» INSTRUCTIONS FOR THE TASK: Whatever precedes the line containing "SHOP / RENT (989, 77)" is not copied; that line and every line after it through the final one below are copied exactly, except pictures.

» GIVEN DATA:
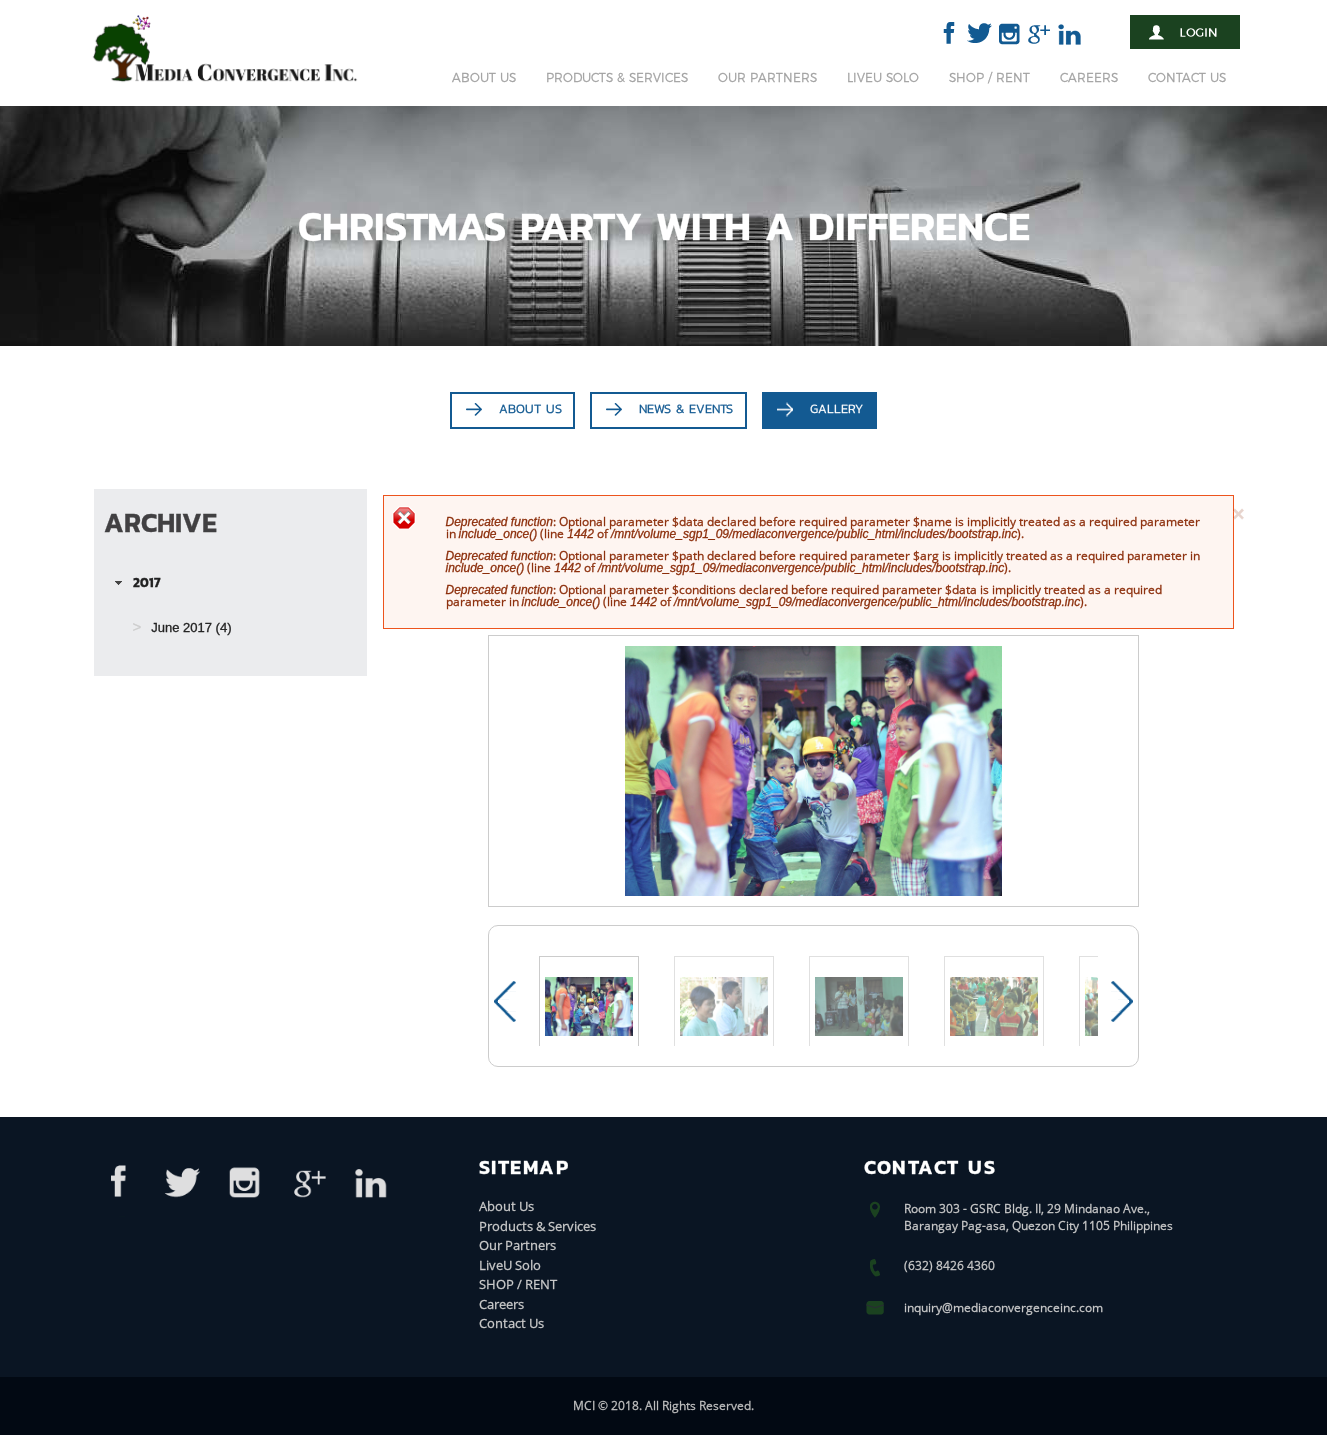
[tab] (230, 583)
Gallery (835, 409)
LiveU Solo (883, 77)
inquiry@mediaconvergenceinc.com (1003, 1308)
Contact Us (1187, 77)
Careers (1089, 77)
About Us (484, 77)
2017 (147, 583)
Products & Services (617, 77)
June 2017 (181, 628)
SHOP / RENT (989, 77)
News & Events (686, 409)
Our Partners (767, 77)
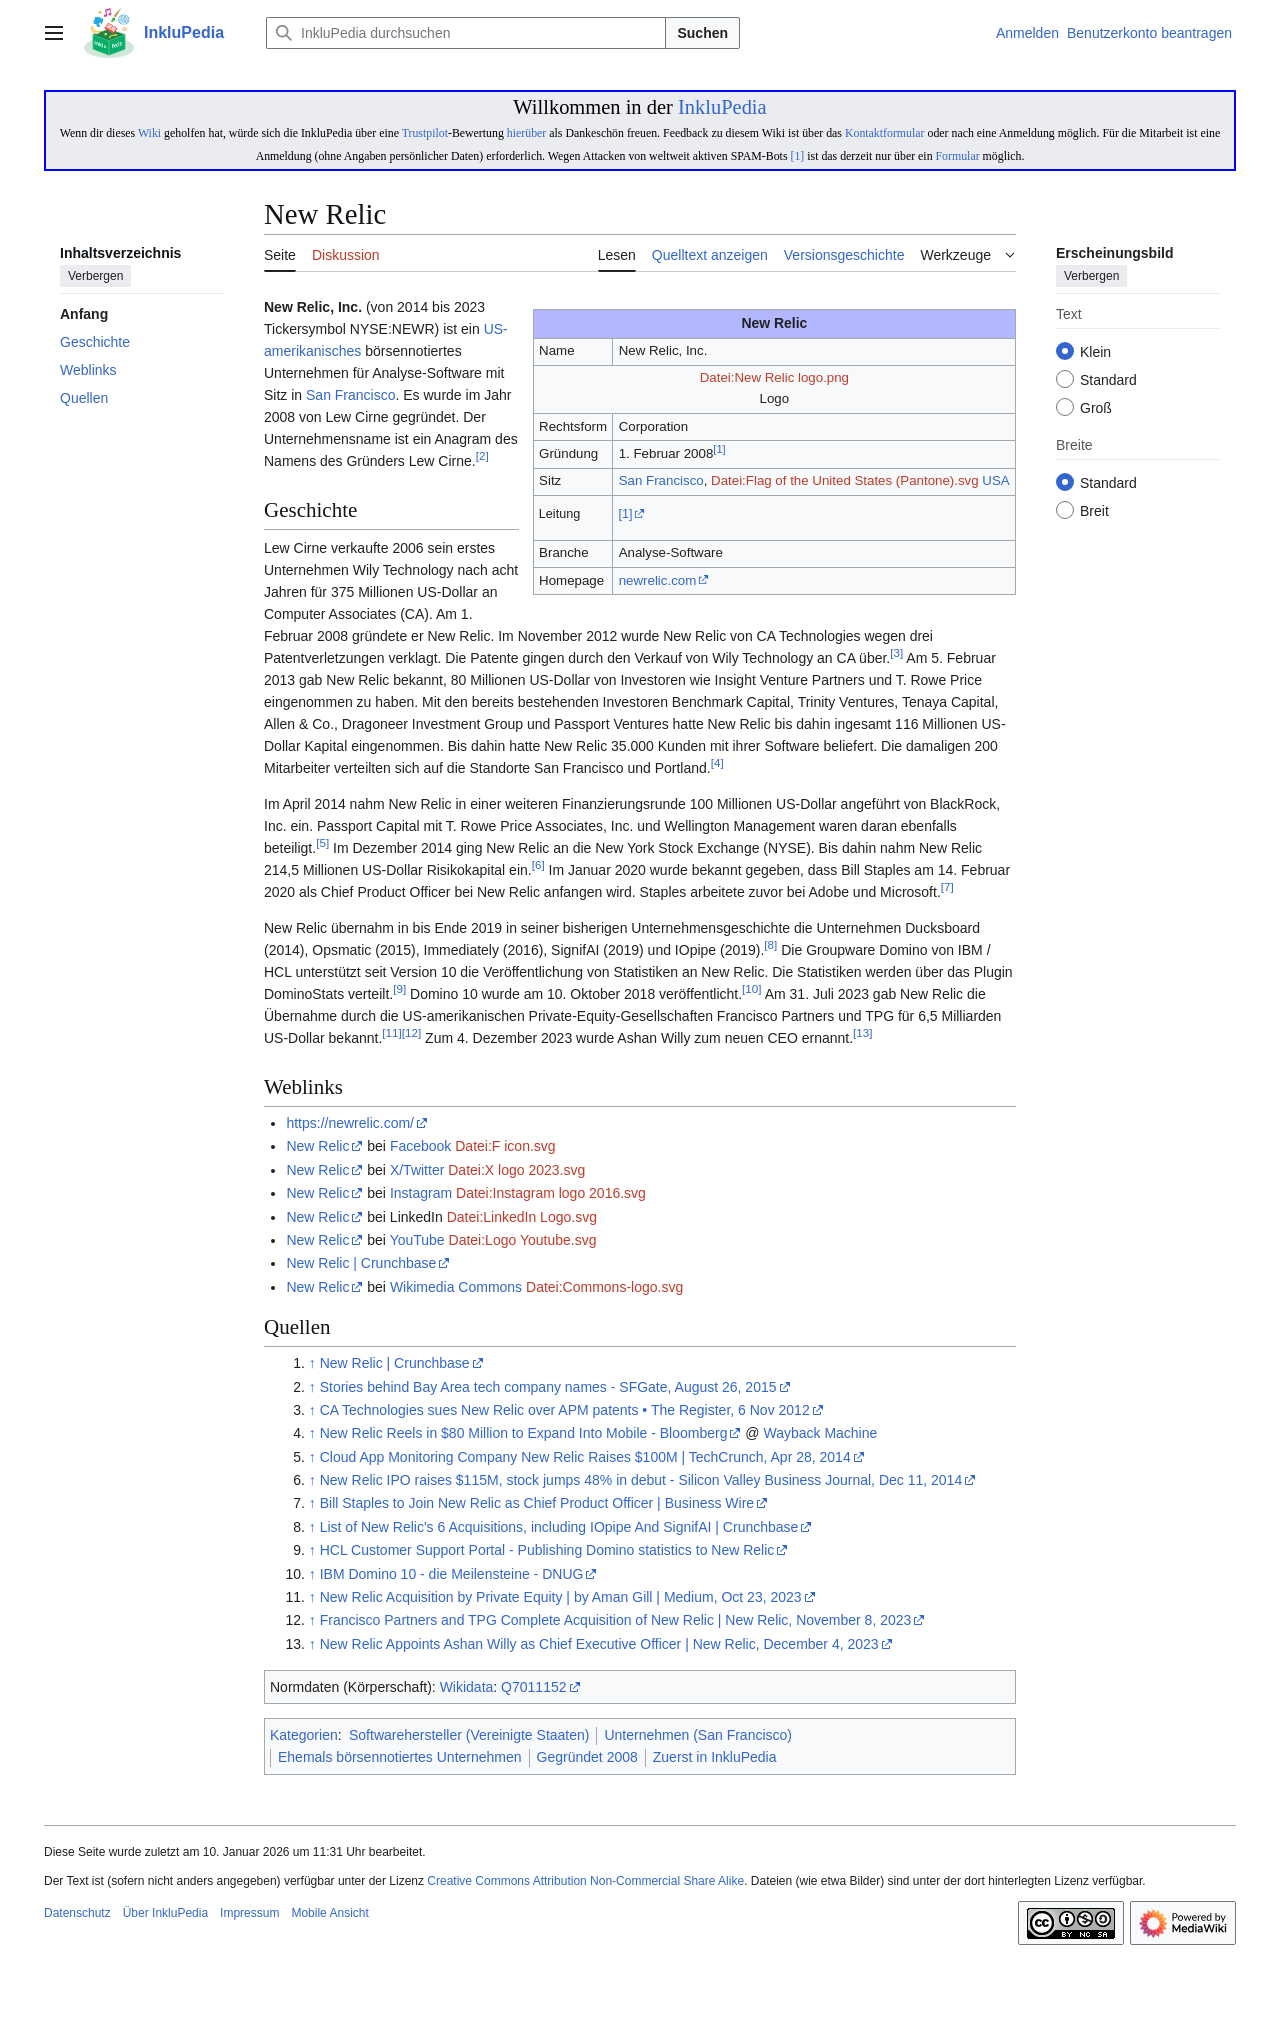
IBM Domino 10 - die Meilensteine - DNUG (452, 1574)
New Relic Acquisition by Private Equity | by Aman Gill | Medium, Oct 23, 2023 (561, 1597)
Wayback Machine (820, 1433)
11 (391, 1032)
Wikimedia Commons (456, 1287)
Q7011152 (533, 1687)
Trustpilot (425, 133)
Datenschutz (77, 1913)
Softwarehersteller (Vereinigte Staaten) (469, 1735)
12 (411, 1032)
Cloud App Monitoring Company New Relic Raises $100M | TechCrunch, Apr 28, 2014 (585, 1457)
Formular (958, 156)
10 (751, 988)
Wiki (149, 133)
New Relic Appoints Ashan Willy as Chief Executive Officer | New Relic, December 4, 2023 (599, 1644)
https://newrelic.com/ (350, 1123)
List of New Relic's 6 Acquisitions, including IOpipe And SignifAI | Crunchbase (559, 1527)
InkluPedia (722, 107)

» ANSWER BELOW:
SHOP / RENT (989, 77)
News & Events (686, 409)
Our Partners (767, 77)
IBM Domino 10 - die Meilensteine - DNUG (452, 1574)
New Relic Acquisition by Private Equity | by Aman Gill | Medium, Oct 23, 2023 (561, 1597)
Wayback Machine (820, 1433)
11 (391, 1032)
Wikimedia Commons (456, 1287)
Q7011152 (533, 1687)
Trustpilot (425, 133)
Datenschutz (77, 1913)
Softwarehersteller (Vereinigte Staaten) (469, 1735)
12 (411, 1032)
Cloud App Monitoring Company New Relic Raises $100M | TechCrunch, Apr 28, 2014 (585, 1457)
Formular (958, 156)
10 (751, 988)
Wiki (149, 133)
New Relic Appoints Ashan Willy as Chief Executive Officer | New Relic, December 4, 2023 (599, 1644)
https://newrelic.com/ (350, 1123)
List of New Relic's 6 Acquisitions, including IOpipe And SignifAI | Crunchbase (559, 1527)
InkluPedia (722, 107)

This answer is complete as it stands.